_Directions_
Under this line are the records; repeat exactly the lines starting at the one containing "already had on" and ending at the one containing "necessary for the", omitting pictures.

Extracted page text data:
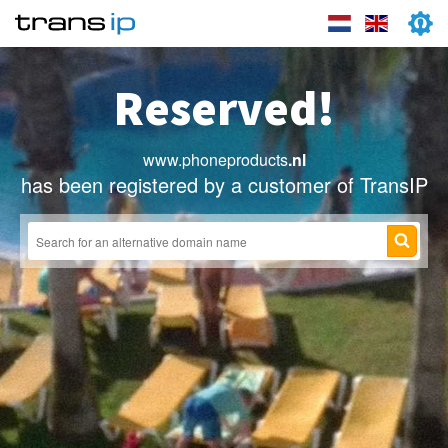
Reserved!
www.phoneproducts
.nl
has been registered by a customer of TransIP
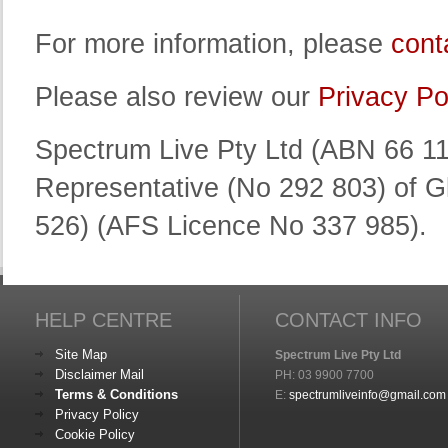
For more information, please
cont
Please also review our
Privacy Po
Spectrum Live Pty Ltd (ABN 66 11
Representative (No 292 803) of G
526) (AFS Licence No 337 985).
HELP CENTRE
CONTACT INFO
Site Map
Spectrum Live Pty Ltd
Disclaimer Mail
PH: 03 9900 7700
Terms & Conditions
E:
spectrumliveinfo@gmail.com
Privacy Policy
Cookie Policy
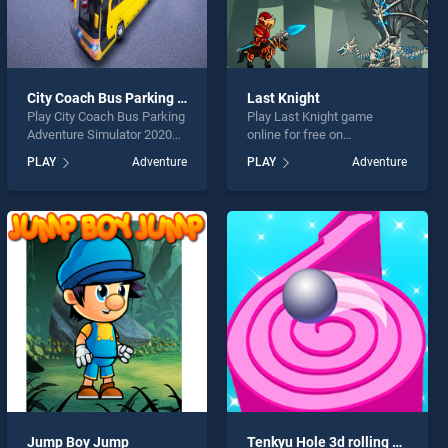
City Coach Bus Parking Adventure Simulator 2020
Last Knight
Play City Coach Bus Parking
Play Last Knight game
Adventure Simulator 2020
online for free on
game online for free on
BradGames. Last Knight
PLAY
Adventure
PLAY
Adventure
BradGames. City Coach Bus
stands out as one of our top
Parking Adventure Simulator
skill games, offering
2020 stands out as one of
endless entertainment, is
our top skill games, offering
perfect for players seeking
endless entertainment, is
fun and challenge....
perfect for players seeking
fun and challenge....
Jump Boy Jump
Tenkyu Hole 3d rolling ball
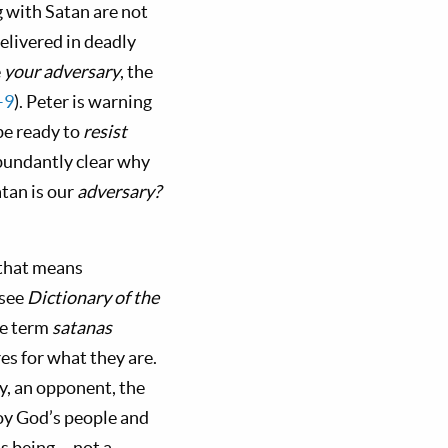
g with Satan are not
delivered in deadly
e
your adversary
, the
–9
). Peter is warning
be ready to
resist
abundantly clear why
atan is our
adversary?
 that means
(see
Dictionary of the
he term
satanas
es for what they are.
my, an opponent, the
roy God’s people and
us being— not a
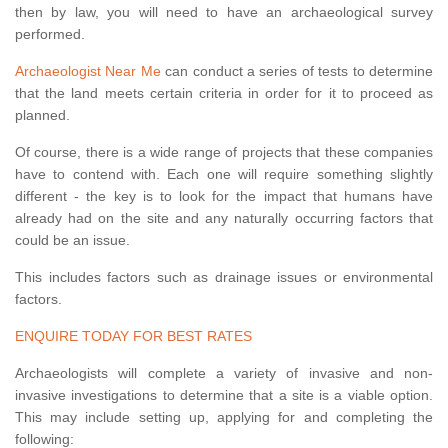
then by law, you will need to have an archaeological survey
performed.
Archaeologist Near Me
can conduct a series of tests to determine
that the land meets certain criteria in order for it to proceed as
planned.
Of course, there is a wide range of projects that these companies
have to contend with. Each one will require something slightly
different - the key is to look for the impact that humans have
already had on the site and any naturally occurring factors that
could be an issue.
This includes factors such as drainage issues or environmental
factors.
ENQUIRE TODAY FOR BEST RATES
Archaeologists will complete a variety of invasive and non-
invasive investigations to determine that a site is a viable option.
This may include setting up, applying for and completing the
following:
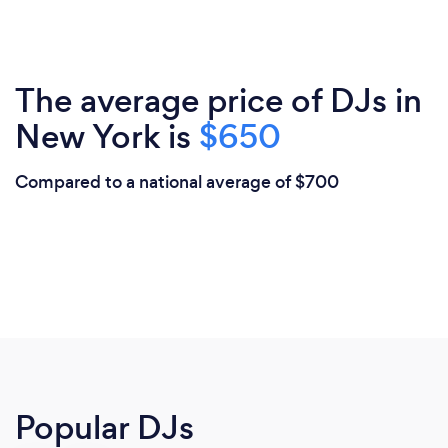
The average price of DJs in
New York is
$650
Compared to a national average of $700
Popular DJs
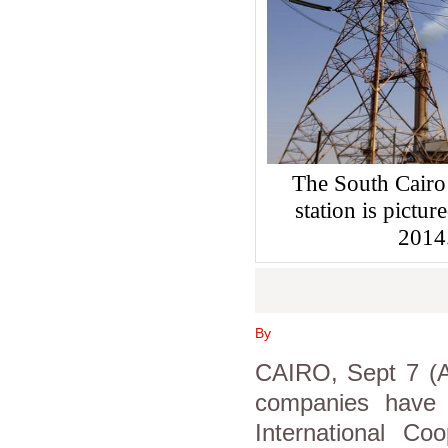
The South Cairo
station is pictu
2014
By
CAIRO, Sept 7 (As
companies have 
International Co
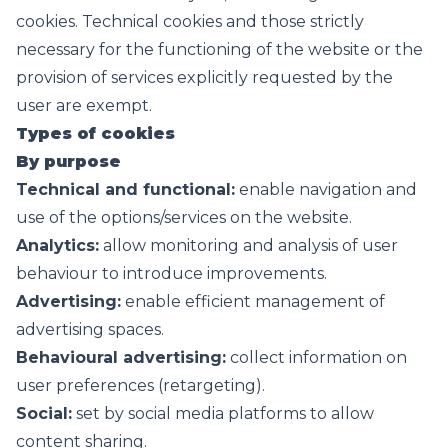
cookies. Technical cookies and those strictly
necessary for the functioning of the website or the
provision of services explicitly requested by the
user are exempt.
Types of cookies
By purpose
Technical and functional:
enable navigation and
use of the options/services on the website.
Analytics:
allow monitoring and analysis of user
behaviour to introduce improvements.
Advertising:
enable efficient management of
advertising spaces.
Behavioural advertising:
collect information on
user preferences (retargeting).
Social:
set by social media platforms to allow
content sharing.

_Answer space_
already had on the site and any naturally occurring factors that
could be an issue.
This includes factors such as drainage issues or environmental
factors.
ENQUIRE TODAY FOR BEST RATES
Archaeologists will complete a variety of invasive and non-
invasive investigations to determine that a site is a viable option.
This may include setting up, applying for and completing the
following:
The average price of DJs in
New York is
$650
Compared to a national average of $700
Popular DJs
The South Cairo
station is pictu
2014
By
CAIRO, Sept 7 (As
companies have 
International Co
cookies. Technical cookies and those strictly
necessary for the functioning of the website or the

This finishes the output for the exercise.